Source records
--- START ---

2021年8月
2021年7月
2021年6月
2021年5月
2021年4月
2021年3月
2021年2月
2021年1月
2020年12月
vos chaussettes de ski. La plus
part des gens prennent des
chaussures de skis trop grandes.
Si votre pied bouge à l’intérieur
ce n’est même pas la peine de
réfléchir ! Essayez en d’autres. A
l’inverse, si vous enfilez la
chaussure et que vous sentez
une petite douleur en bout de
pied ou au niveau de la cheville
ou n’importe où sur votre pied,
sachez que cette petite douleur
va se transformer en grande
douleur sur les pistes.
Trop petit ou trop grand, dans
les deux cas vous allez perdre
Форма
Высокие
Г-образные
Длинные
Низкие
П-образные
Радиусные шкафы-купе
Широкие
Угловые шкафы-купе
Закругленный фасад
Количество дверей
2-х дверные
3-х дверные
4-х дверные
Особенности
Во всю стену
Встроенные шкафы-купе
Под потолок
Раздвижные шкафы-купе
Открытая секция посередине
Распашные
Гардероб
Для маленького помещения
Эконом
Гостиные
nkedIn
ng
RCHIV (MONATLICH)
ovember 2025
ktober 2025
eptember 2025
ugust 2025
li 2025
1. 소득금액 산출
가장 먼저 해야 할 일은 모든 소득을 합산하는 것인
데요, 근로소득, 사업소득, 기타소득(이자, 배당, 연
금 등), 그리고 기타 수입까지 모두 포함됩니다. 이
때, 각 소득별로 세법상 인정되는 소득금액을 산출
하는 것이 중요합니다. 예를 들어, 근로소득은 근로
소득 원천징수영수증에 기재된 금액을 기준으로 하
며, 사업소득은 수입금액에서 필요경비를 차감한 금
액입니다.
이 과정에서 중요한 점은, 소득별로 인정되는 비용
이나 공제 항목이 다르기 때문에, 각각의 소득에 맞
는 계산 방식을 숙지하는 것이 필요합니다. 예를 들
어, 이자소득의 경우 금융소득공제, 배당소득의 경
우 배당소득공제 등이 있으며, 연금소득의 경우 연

--- END ---

■ Exercise prompt ■
Locate the word "trop" in the entries, and copy every line where it is found.

■ Solution to the problem ■
chaussures de skis trop grandes.
Trop petit ou trop grand, dans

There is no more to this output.